LianBio Non-Employee Director Compensation Policy, to be in effect upon completion of this offering

Contract Categories: Human Resources - Compensation Agreements
EX-10.40 10 d168979dex1040.htm EX-10.40 EX-10.40

Exhibit 10.40

LIANBIO

NON-EMPLOYEE DIRECTOR COMPENSATION POLICY

Effective as of the initial public offering (the “IPO”) of the American depository shares representing the ordinary shares of LianBio (the “Company”), each individual who provides services to the Company as a member of the Board of Directors (the “Board”), other than any director who is employed by the Company or one of its subsidiaries (a “Covered Non-Employee Director”), will be entitled to receive the following amounts of compensation, subject to the limitations included in the Company’s 2021 Equity Incentive Plan:

 

Type of

Compensation

  

Amount and

Form of Payment

Annual cash retainer    $40,000 (and an additional annual cash retainer of $25,000 for the lead independent director, if applicable)
Additional annual cash retainer for members of the Compensation Committee    $6,000 ($12,000 for the chair of the Compensation Committee)
Additional annual cash retainer for members of the Nominating and Corporate Governance Committee    $5,000 ($10,000 for the chair of the Nominating and Corporate Governance Committee)
Additional annual cash retainer for members of the Audit Committee    $10,000 ($20,000 for the chair of the Audit Committee)
Initial equity retainer    Each Covered Non-Employee Director who is first elected to the Board will, upon his or her initial election to the Board, be granted 72,600 stock options, such stock options to vest in equal monthly installments over a period of three years commencing from the date of grant, subject to the Covered Non-Employee Director’s continued service to the Board through the applicable vesting date.
Annual equity retainer    Commencing in fiscal 2022, on the date of the first meeting of the Board following the annual meeting of stockholders of the Company, each Covered Non-Employee Director who is not first elected or appointed to the Board during the fiscal year of such meeting (including, for the avoidance of doubt, at the time of the annual meeting) shall be granted 36,300 stock options, such stock options to vest on the one-year anniversary of the date of grant subject to the Covered Non-Employee Director’s continued service to the Board through the applicable vesting date.
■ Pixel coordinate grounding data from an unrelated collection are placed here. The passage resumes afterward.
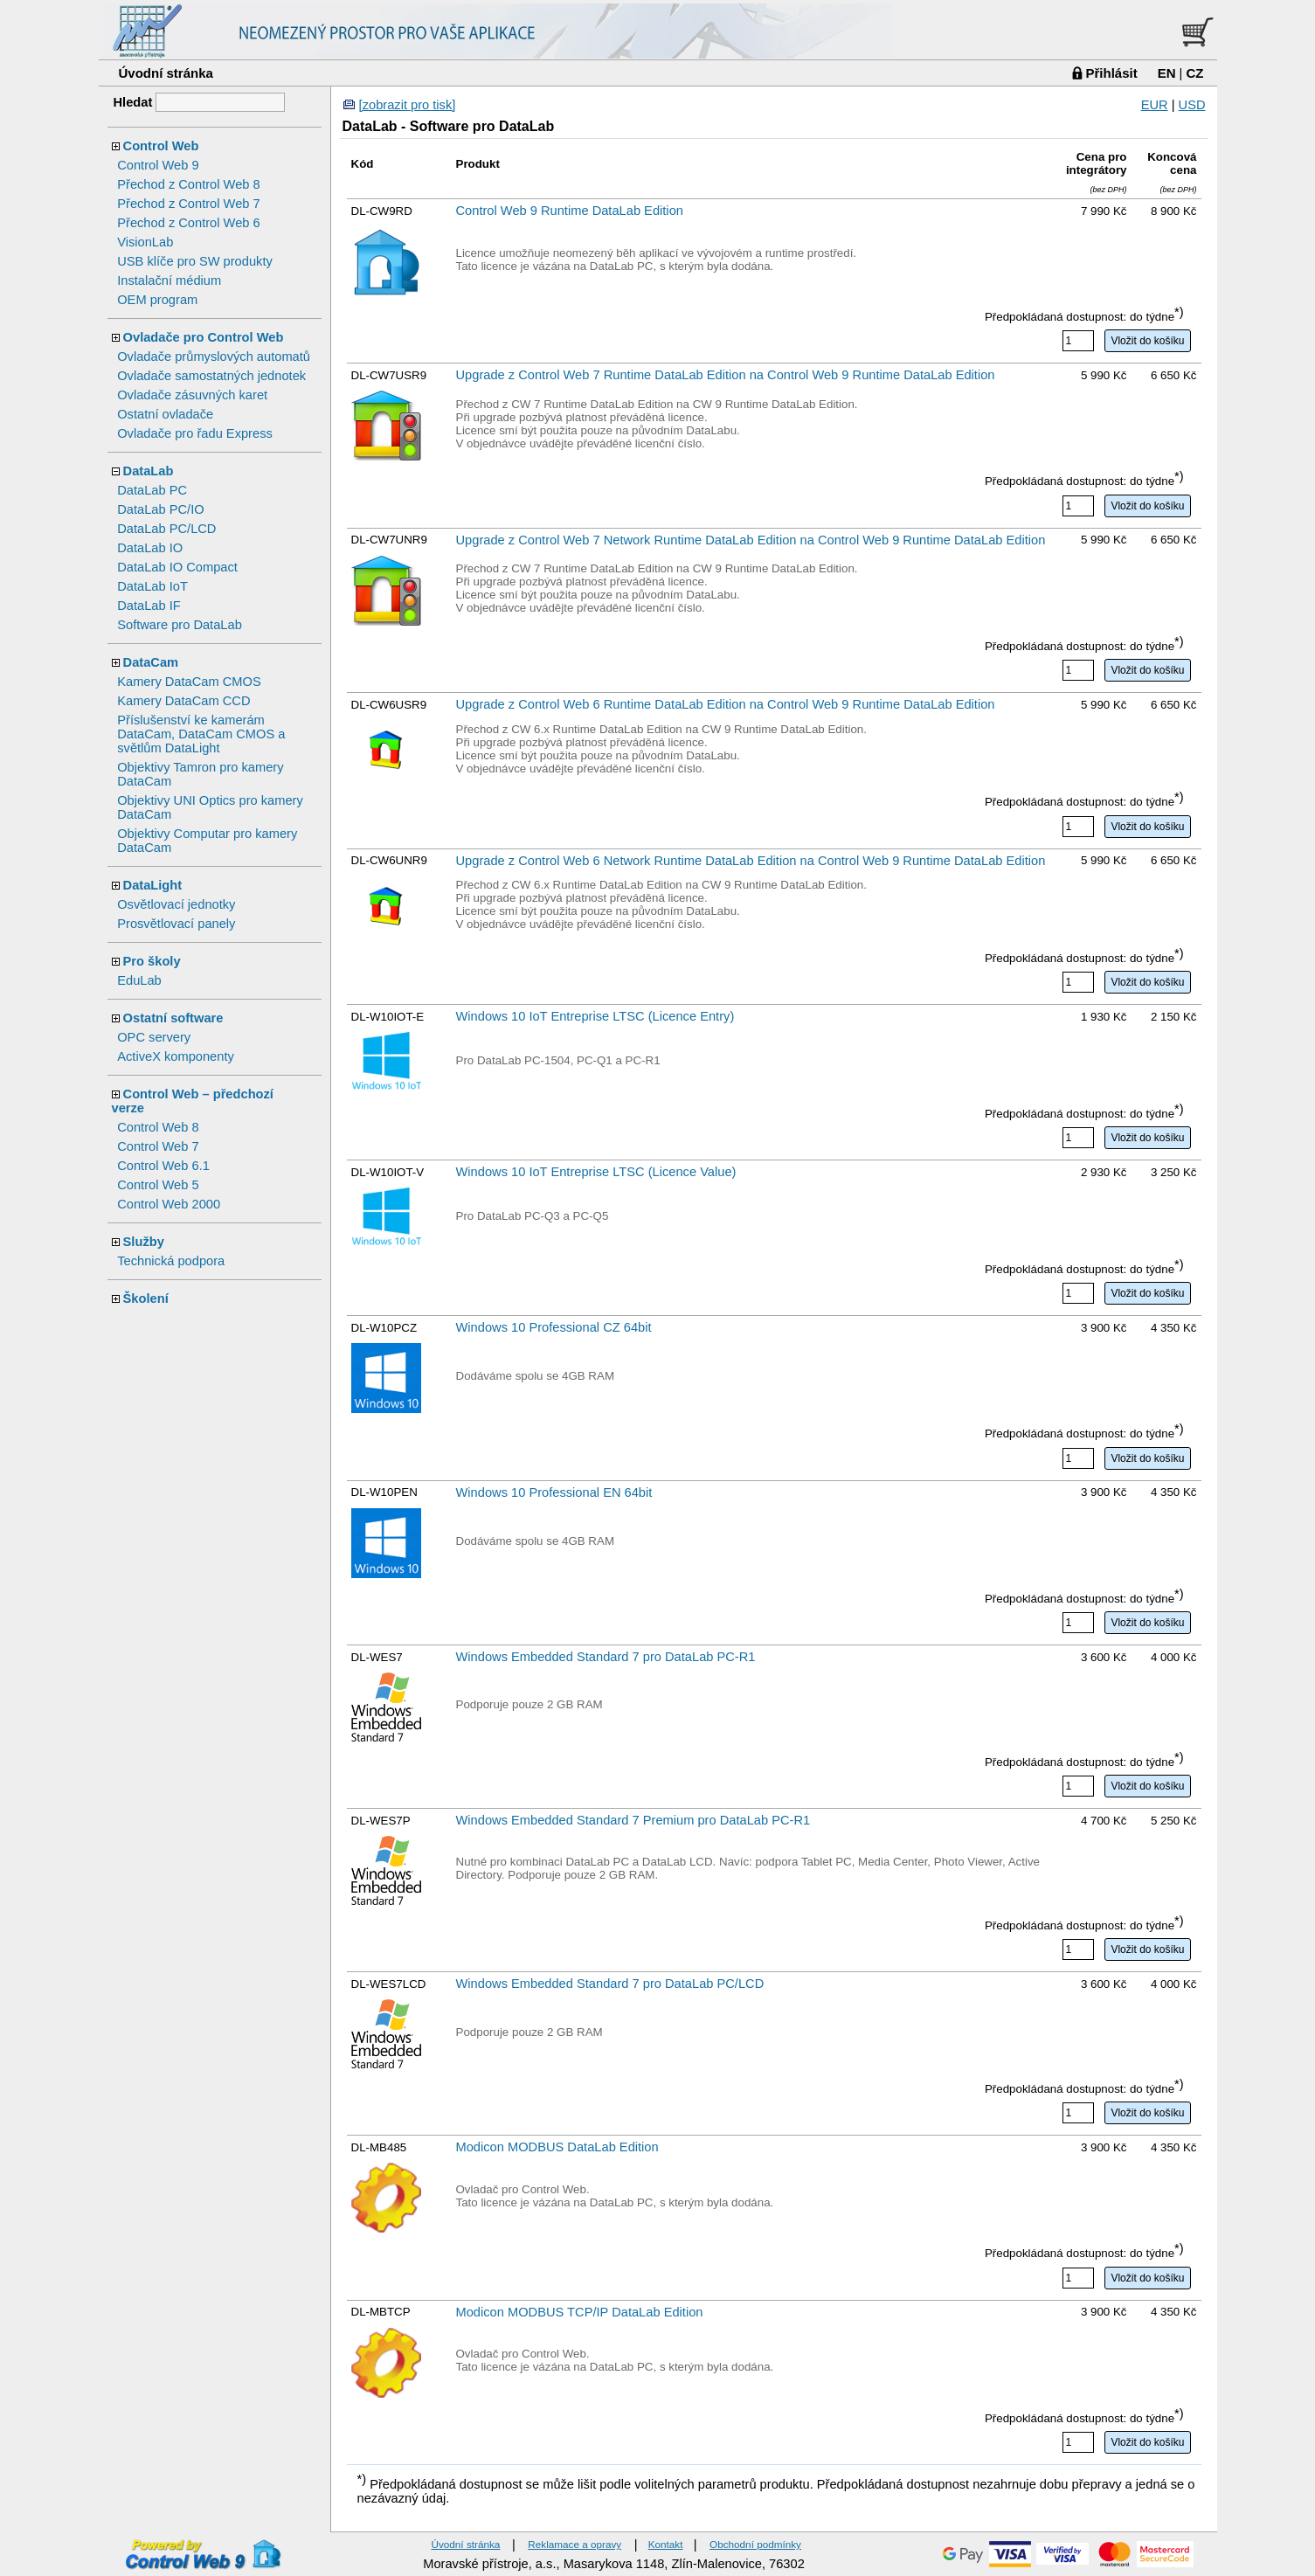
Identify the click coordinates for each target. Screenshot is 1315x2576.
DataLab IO (150, 548)
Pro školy (152, 961)
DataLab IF (149, 606)
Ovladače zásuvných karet (192, 395)
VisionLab (145, 242)
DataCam (151, 662)
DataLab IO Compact (177, 567)
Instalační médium (169, 280)
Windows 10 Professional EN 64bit (554, 1492)
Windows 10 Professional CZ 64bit (554, 1327)
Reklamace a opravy (574, 2544)
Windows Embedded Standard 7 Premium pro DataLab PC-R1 (633, 1820)
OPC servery (153, 1037)
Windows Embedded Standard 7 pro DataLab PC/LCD (610, 1984)
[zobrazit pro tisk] (407, 105)
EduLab (139, 980)
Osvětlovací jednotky (176, 904)
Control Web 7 (157, 1146)
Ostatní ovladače (165, 414)
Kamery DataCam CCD (183, 701)
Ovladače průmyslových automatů (213, 357)
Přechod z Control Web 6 (188, 223)
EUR (1154, 105)
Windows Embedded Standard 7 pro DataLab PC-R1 (606, 1657)
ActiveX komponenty (175, 1056)
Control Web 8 (157, 1127)
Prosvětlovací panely (176, 924)
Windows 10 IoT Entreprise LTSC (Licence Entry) (595, 1016)
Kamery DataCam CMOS (189, 682)
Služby (143, 1242)
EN (1167, 73)
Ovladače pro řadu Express (195, 433)
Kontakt (665, 2544)
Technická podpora (171, 1261)
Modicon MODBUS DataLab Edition (557, 2147)
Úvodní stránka (166, 73)
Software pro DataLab (179, 625)
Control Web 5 (157, 1185)
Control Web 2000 (168, 1204)
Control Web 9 (157, 165)
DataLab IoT (152, 586)
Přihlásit (1112, 73)
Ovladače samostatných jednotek (211, 376)
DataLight (153, 885)
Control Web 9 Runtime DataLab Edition (569, 211)
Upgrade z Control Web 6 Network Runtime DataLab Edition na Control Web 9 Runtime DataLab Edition (751, 861)
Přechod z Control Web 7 (188, 204)
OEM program (157, 300)
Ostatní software (173, 1018)
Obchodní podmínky (755, 2544)
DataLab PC (152, 490)
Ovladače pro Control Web (203, 337)
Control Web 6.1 (163, 1166)
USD (1192, 105)
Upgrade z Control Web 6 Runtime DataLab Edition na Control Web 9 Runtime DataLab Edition (725, 704)
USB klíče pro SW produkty (195, 261)
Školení (146, 1298)
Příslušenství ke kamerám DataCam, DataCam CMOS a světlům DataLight (201, 734)
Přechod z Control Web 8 (188, 184)
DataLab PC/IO (160, 509)
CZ (1195, 73)
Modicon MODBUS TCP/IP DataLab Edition (579, 2312)
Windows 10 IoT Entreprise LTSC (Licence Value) (596, 1172)
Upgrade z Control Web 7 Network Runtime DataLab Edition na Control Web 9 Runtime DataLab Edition (751, 540)
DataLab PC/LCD (166, 529)
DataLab (148, 471)
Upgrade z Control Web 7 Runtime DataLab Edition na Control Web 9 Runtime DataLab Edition (725, 375)
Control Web (161, 146)
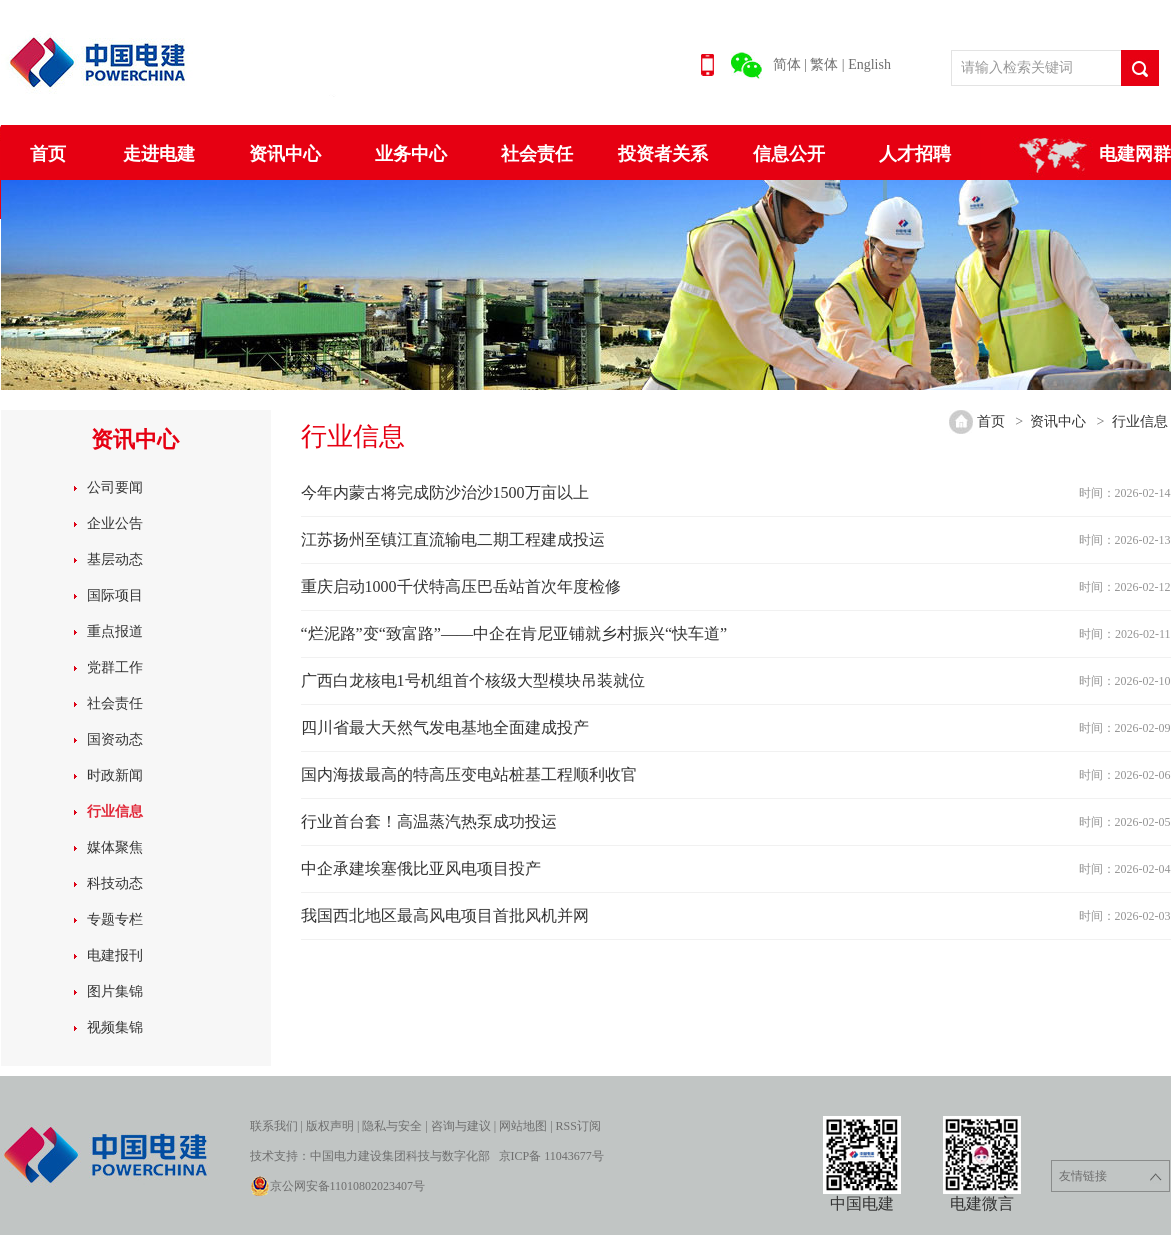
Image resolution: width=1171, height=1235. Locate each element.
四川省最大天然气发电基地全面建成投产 (445, 727)
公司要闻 (115, 487)
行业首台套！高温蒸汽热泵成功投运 (429, 821)
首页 (48, 154)
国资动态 (115, 739)
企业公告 (115, 523)
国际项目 (115, 595)
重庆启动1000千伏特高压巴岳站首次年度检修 (461, 586)
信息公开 (789, 154)
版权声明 (330, 1126)
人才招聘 (915, 154)
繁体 (824, 64)
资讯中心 (285, 154)
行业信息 (115, 811)
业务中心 (411, 154)
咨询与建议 (461, 1126)
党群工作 (115, 667)
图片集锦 (115, 991)
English (869, 64)
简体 (787, 64)
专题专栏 (115, 919)
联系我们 (274, 1126)
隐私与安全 (392, 1126)
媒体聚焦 (115, 847)
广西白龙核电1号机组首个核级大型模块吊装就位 (473, 680)
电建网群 (1135, 154)
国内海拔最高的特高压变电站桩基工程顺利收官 (469, 774)
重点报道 (115, 631)
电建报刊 (115, 955)
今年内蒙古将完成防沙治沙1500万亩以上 (445, 492)
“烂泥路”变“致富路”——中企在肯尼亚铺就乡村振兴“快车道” (514, 633)
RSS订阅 (578, 1126)
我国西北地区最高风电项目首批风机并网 (445, 915)
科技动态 (115, 883)
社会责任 (537, 154)
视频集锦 (115, 1027)
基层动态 (115, 559)
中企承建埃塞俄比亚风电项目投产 (421, 868)
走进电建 (159, 154)
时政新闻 (115, 775)
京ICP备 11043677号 (551, 1156)
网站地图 (523, 1126)
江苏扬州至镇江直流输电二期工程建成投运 (453, 539)
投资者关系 (663, 154)
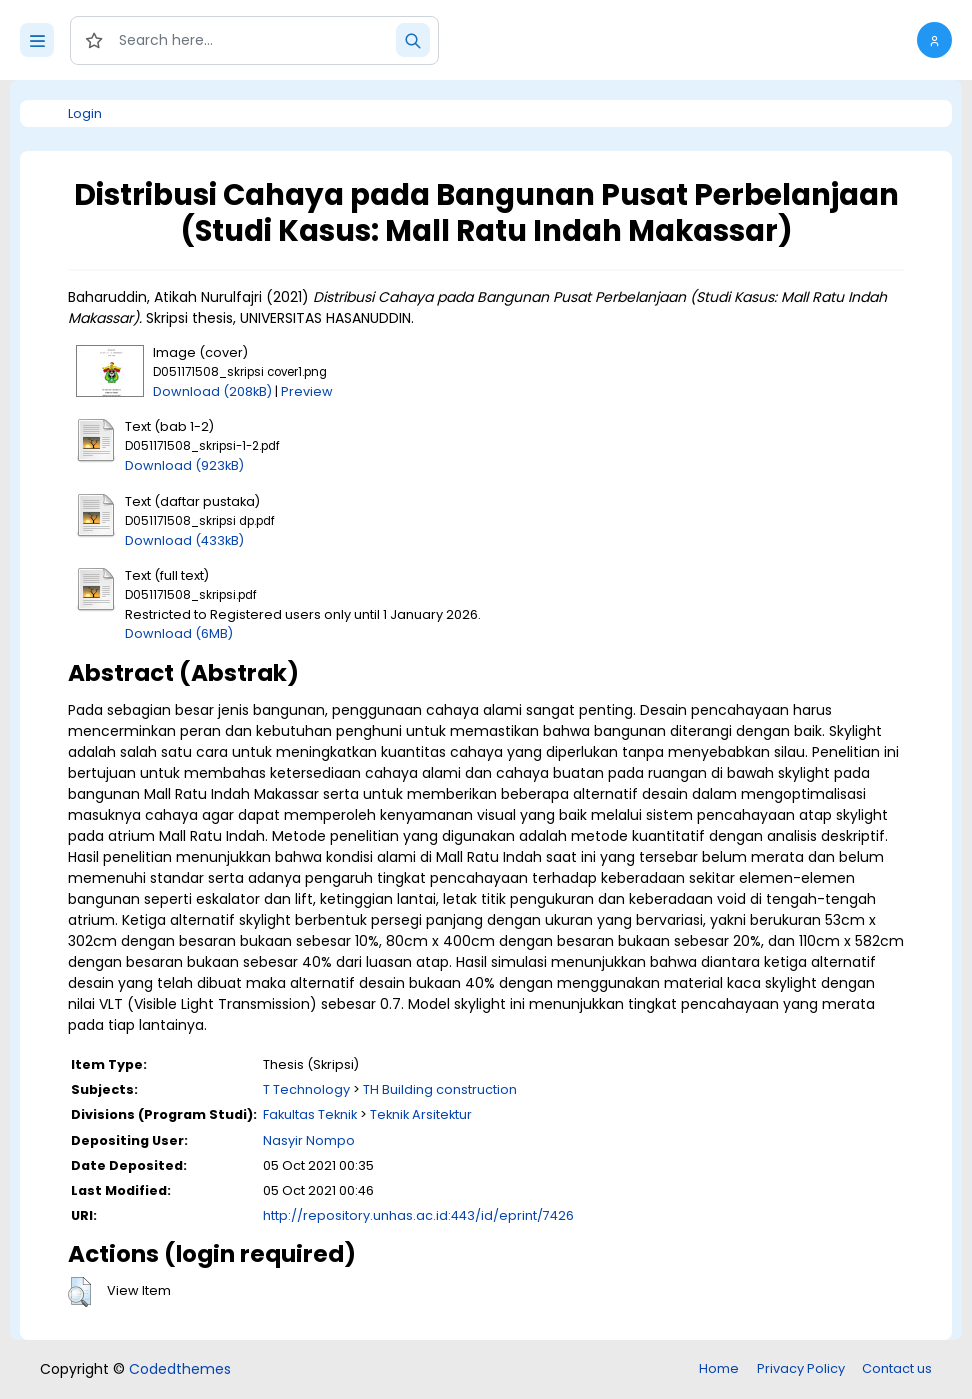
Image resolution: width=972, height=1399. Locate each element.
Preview (307, 391)
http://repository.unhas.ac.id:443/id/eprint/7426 (418, 1215)
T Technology (306, 1089)
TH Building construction (440, 1089)
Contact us (897, 1368)
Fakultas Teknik (310, 1114)
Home (719, 1368)
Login (85, 113)
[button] (934, 40)
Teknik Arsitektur (421, 1114)
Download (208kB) (212, 391)
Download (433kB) (184, 540)
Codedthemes (180, 1369)
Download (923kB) (184, 465)
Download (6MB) (179, 633)
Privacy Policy (801, 1368)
For the avoidance of doubt, in no event shall a Covered Non-Employee Director receive both an initial equity award and an annual equity award in their first calendar year of service on the Board.


Additional equity terms    Each stock option grant will be subject to the terms and conditions of the Company’s 2021 Equity Incentive Plan (or any successor plan), including any individual limits contained therein.
Approval    The Board or the Compensation Committee thereof shall approve the grants described in this Non-Employee Director Compensation Policy.

All cash fees will be payable in arrears on a quarterly basis or, to the extent earned, upon the earlier resignation or removal of the Covered Non-Employee Director and will be prorated for any fiscal quarter of partial service, including, for the avoidance of doubt, for the fiscal quarter in which the IPO occurs, based on the number of calendar days the Covered Non-Employee Director was a member of the Board or the applicable committee.

In addition, Covered Non-Employee Directors will be reimbursed by the Company for reasonable travel and other expenses incurred in connection with the Covered Non-Employee Director’s attendance at Board and committee meetings, in accordance with the Company’s policies as in effect from time to time.

The Board (or the Compensation Committee thereof) may amend this Non-Employee Director Compensation Policy at any time.